1st Finland Ambassador to Algeria
- In office 1963–1968
- Succeeded by: Olavi Saikku

3rd Finland Ambassador to Tunisia
- In office 1964–1968
- Preceded by: T. O. Vahervuori
- Succeeded by: Olavi Saikku

Finland Ambassador to Libya
- In office 1966–1968
- Succeeded by: Olavi Saikku

9th Finland Ambassador to Austria
- In office 1968–1976
- Preceded by: Otso Wartiovaara
- Succeeded by: Seppo Pietinen

8th Finland Ambassador to the Holy See
- In office 1968–1976
- Preceded by: Otso Wartiovaara
- Succeeded by: Seppo Pietinen

3rd Finland Ambassador to United Nations
- In office 1968–1976
- Preceded by: Otso Wartiovaara
- Succeeded by: Seppo Pietinen

Personal details
- Born: February 16, 1929 Kuusjärvi, Finland
- Died: October 2, 1978 (aged 49) Helsinki, Finland
- Profession: Diplomat

= Jussi Mäkinen =

Finnish diplomat and ambassador (1929–1978)

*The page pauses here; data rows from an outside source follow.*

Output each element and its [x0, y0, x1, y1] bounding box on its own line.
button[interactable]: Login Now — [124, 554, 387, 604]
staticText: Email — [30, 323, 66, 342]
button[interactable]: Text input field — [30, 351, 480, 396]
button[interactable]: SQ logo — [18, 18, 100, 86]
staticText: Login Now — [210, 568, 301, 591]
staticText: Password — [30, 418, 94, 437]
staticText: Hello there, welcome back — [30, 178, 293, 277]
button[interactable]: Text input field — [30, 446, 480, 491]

Jussi Mäkinen (16 February 1929–2 October 1978) was a Finnish diplomat and ambassador, who attracted public attention in the 1970s for his homosexuality and alcohol problems.

==Early life==
Mäkinen's parents were Counselor Eero Mäkinen and Else Mäkinen (née Westerholm), founders of global stainless steel manufacturer Outokumpu. In 1946, the family moved to Helsinki where Mäkinen began studying at the Helsinki Normal School at the age of 17. He graduated three years later with a Master's of Political Science.

== Career ==
Mäkinen joined the Ministry for Foreign Affairs in February 1950. Shortly thereafter, he became secretary for Prime Minister Urho Kekkonen. He drafted speeches for Kekkonen and prepared him for foreign visits and meetings. The two became friends and remained close until Mäkinen's death.

On his first foreign mission, Mäkinen accompanied Kekkonen to Moscow, where he participated in organizing aspects of Joseph Stalin's funeral in 1953 and, together with Kekkonen, placed the official wreath of Finland on Stalin's coffin.

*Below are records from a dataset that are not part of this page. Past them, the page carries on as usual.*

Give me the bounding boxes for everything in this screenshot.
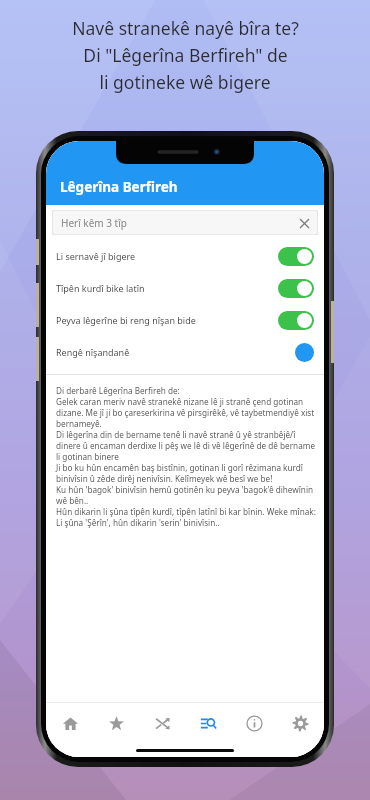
button[interactable]: Info: [232, 703, 276, 743]
button[interactable]: Settings: [278, 703, 322, 743]
staticText: Lêgerîna Berfireh: [60, 178, 178, 196]
button[interactable]: Clear search: [296, 215, 312, 231]
button[interactable]: Toggle on: [278, 311, 314, 330]
staticText: Peyva lêgerîne bi reng nîşan bide: [56, 314, 278, 326]
staticText: Tîpên kurdî bike latîn: [56, 282, 278, 294]
staticText: Navê stranekê nayê bîra te?: [72, 16, 299, 40]
button[interactable]: Favourites: [94, 703, 138, 743]
button[interactable]: Li sernavê jî bigere: [46, 240, 324, 272]
button[interactable]: Home: [48, 703, 92, 743]
button[interactable]: Advanced search: [186, 703, 230, 743]
staticText: Di derbarê Lêgerîna Berfireh de: Gelek c…: [56, 385, 316, 528]
staticText: Rengê nîşandanê: [56, 346, 295, 358]
staticText: li gotineke wê bigere: [99, 70, 271, 94]
button[interactable]: Toggle on: [278, 279, 314, 298]
button[interactable]: Herî kêm 3 tîp: [52, 210, 318, 235]
staticText: Herî kêm 3 tîp: [61, 216, 127, 230]
button[interactable]: Tîpên kurdî bike latîn: [46, 272, 324, 304]
button[interactable]: Pick highlight colour: [295, 343, 314, 362]
staticText: Di "Lêgerîna Berfireh" de: [83, 43, 288, 67]
button[interactable]: Toggle on: [278, 247, 314, 266]
button[interactable]: Rengê nîşandanê: [46, 336, 324, 368]
staticText: Li sernavê jî bigere: [56, 250, 278, 262]
button[interactable]: Shuffle: [140, 703, 184, 743]
button[interactable]: Peyva lêgerîne bi reng nîşan bide: [46, 304, 324, 336]
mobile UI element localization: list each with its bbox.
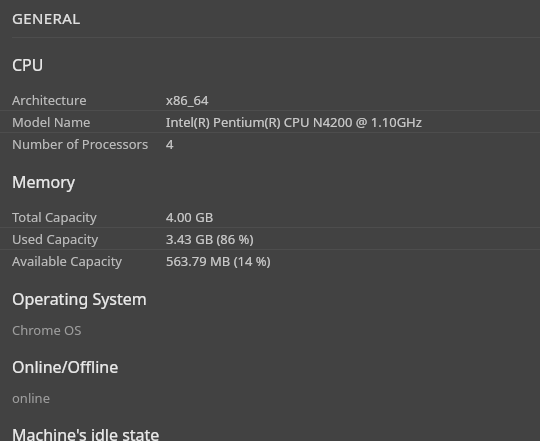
staticText: x86_64: [166, 91, 209, 109]
button[interactable]: Number of Processors: [0, 133, 540, 154]
staticText: 4.00 GB: [166, 208, 214, 226]
button[interactable]: Total Capacity: [0, 206, 540, 228]
staticText: Operating System: [12, 288, 147, 310]
staticText: online: [12, 389, 50, 407]
staticText: Architecture: [12, 91, 87, 109]
staticText: Number of Processors: [12, 135, 149, 153]
staticText: Machine's idle state: [12, 424, 160, 441]
staticText: Intel(R) Pentium(R) CPU N4200 @ 1.10GHz: [166, 113, 422, 131]
staticText: Chrome OS: [12, 321, 82, 339]
staticText: Used Capacity: [12, 230, 99, 248]
staticText: 4: [166, 135, 174, 153]
button[interactable]: Used Capacity: [0, 228, 540, 250]
button[interactable]: Chrome OS: [0, 319, 540, 341]
button[interactable]: Available Capacity: [0, 250, 540, 271]
staticText: Online/Offline: [12, 356, 119, 378]
staticText: Memory: [12, 171, 75, 193]
staticText: 3.43 GB (86 %): [166, 230, 254, 248]
button[interactable]: Model Name: [0, 111, 540, 133]
staticText: Model Name: [12, 113, 91, 131]
staticText: 563.79 MB (14 %): [166, 252, 271, 270]
staticText: Available Capacity: [12, 252, 122, 270]
button[interactable]: online: [0, 387, 540, 409]
staticText: Total Capacity: [12, 208, 97, 226]
staticText: CPU: [12, 54, 44, 76]
button[interactable]: Architecture: [0, 89, 540, 111]
staticText: GENERAL: [12, 8, 81, 28]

After returning to Finland, Mäkinen became deputy secretary to the Foreign Minister and later was posted to the Finnish Mission in West Germany. From 1960 to 1963, Mäkinen served as a Delegation Counselor at the Finnish Embassy. He worked as now President Kekkonen's interpreter during conversations with the former President of France, Charles de Gaulle, in 1962.

In 1963, Mäkinen was appointed Ambassador of Finland to Algeria, which had just won its independence from France the previous year. From Algiers, Mäkinen also handled ambassadorial duties for Tunisia and Libya, along with other points in the Maghreb and Middle East.

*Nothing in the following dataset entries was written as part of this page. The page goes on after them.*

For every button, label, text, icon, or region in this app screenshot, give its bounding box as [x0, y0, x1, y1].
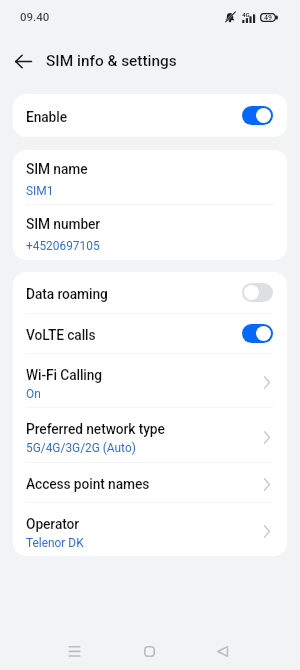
- button[interactable]: Data roaming: [13, 272, 287, 313]
- staticText: 49: [264, 14, 272, 22]
- button[interactable]: SIM number: [13, 205, 287, 260]
- staticText: VoLTE calls: [26, 327, 96, 343]
- staticText: Telenor DK: [26, 536, 84, 550]
- staticText: 4G: [242, 11, 250, 18]
- button[interactable]: Back: [201, 630, 243, 670]
- button[interactable]: Back: [9, 47, 37, 75]
- button[interactable]: Wi-Fi Calling: [13, 354, 287, 407]
- staticText: On: [26, 387, 41, 401]
- staticText: Data roaming: [26, 286, 108, 302]
- staticText: +4520697105: [26, 239, 100, 253]
- staticText: SIM info & settings: [46, 52, 177, 70]
- button[interactable]: Operator: [13, 503, 287, 556]
- staticText: Preferred network type: [26, 421, 165, 437]
- staticText: Operator: [26, 516, 80, 532]
- staticText: 5G/4G/3G/2G (Auto): [26, 441, 136, 455]
- staticText: SIM name: [26, 161, 88, 177]
- staticText: SIM number: [26, 216, 101, 232]
- button[interactable]: Access point names: [13, 463, 287, 502]
- button[interactable]: VoLTE calls: [13, 314, 287, 353]
- staticText: Enable: [26, 109, 67, 125]
- staticText: Access point names: [26, 476, 150, 492]
- button[interactable]: Recents: [53, 630, 95, 670]
- staticText: Wi-Fi Calling: [26, 367, 103, 383]
- button[interactable]: SIM name: [13, 150, 287, 204]
- staticText: SIM1: [26, 184, 54, 198]
- button[interactable]: Home: [128, 630, 170, 670]
- staticText: 09.40: [20, 10, 50, 23]
- button[interactable]: Preferred network type: [13, 408, 287, 462]
- button[interactable]: Enable: [13, 94, 287, 137]
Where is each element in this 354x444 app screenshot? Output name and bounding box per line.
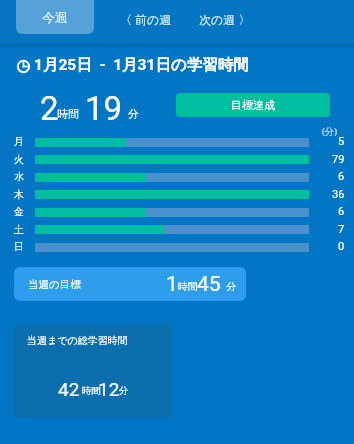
staticText: 36: [332, 188, 345, 201]
staticText: 金: [14, 205, 24, 218]
staticText: 6: [338, 170, 345, 183]
button[interactable]: 目標達成: [176, 93, 330, 117]
staticText: 今週: [42, 9, 68, 25]
staticText: 〈 前の週: [120, 11, 172, 27]
button[interactable]: 当週の目標: [14, 267, 246, 301]
staticText: (分): [322, 125, 338, 138]
staticText: 木: [14, 188, 24, 201]
staticText: 日: [14, 240, 24, 253]
staticText: 5: [338, 135, 345, 148]
staticText: 分: [119, 385, 129, 397]
button[interactable]: 当週までの総学習時間: [14, 325, 172, 418]
staticText: 0: [338, 240, 345, 253]
staticText: 分: [226, 280, 236, 293]
staticText: 土: [14, 223, 24, 236]
staticText: 6: [338, 205, 345, 218]
staticText: 当週の目標: [28, 278, 81, 291]
staticText: 1: [166, 272, 178, 297]
staticText: 火: [14, 153, 24, 166]
staticText: 時間: [82, 385, 101, 397]
staticText: 19: [85, 89, 123, 128]
staticText: 目標達成: [231, 98, 275, 112]
staticText: 1月25日 - 1月31日の学習時間: [34, 55, 249, 75]
button[interactable]: 今週: [16, 0, 94, 34]
staticText: 7: [338, 223, 345, 236]
staticText: 45: [197, 272, 221, 297]
staticText: 2: [40, 89, 59, 128]
staticText: 12: [98, 378, 120, 400]
staticText: 月: [14, 135, 24, 148]
staticText: 当週までの総学習時間: [27, 334, 128, 347]
staticText: 時間: [57, 107, 79, 121]
staticText: 次の週 〉: [199, 11, 251, 27]
button[interactable]: 次の週 〉: [186, 6, 264, 32]
staticText: 時間: [178, 280, 198, 293]
staticText: 42: [58, 378, 80, 400]
button[interactable]: 〈 前の週: [107, 6, 185, 32]
staticText: 79: [332, 153, 345, 166]
staticText: 水: [14, 170, 24, 183]
staticText: 分: [128, 107, 139, 121]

In 1968, Mäkinen was posted to Vienna to serve as ambassador to Austria. He also served as the Permanent Representative of Finland to U.N. Headquarters in Vienna and as ambassador to the Holy See. Mäkinen drew attention for travelling between Vienna and Rome by motorcycle.

===Controversies===
There were some controversies during this period. In 1969, for example, Finland did not condemn the Al-Aqsa mosque fire in the United Nations Security Council. Mäkinen sent a telegram to Rabat, Morocco during the Islamic Conference, but failed to make a statement about Finland's official position.

Also, Mäkinen's alcohol consumption and relationships began to attract public and media attention. In one notable incident, Mäkinen was stopped while he and his boyfriend drove naked on his motorbike along the Schönbrunn Palace park garden. In 1972, Mäkinen accused Romanian officials of planning to murder him. By 1976, Kekkonen was no longer willing to appoint Mäkinen to positions within the Foreign Ministry.

==Retirement==
Upon Mäkinen's return to Finland 1976, he withdrew political life. He died in 1978 and was buried at Hietaniemi Cemetery.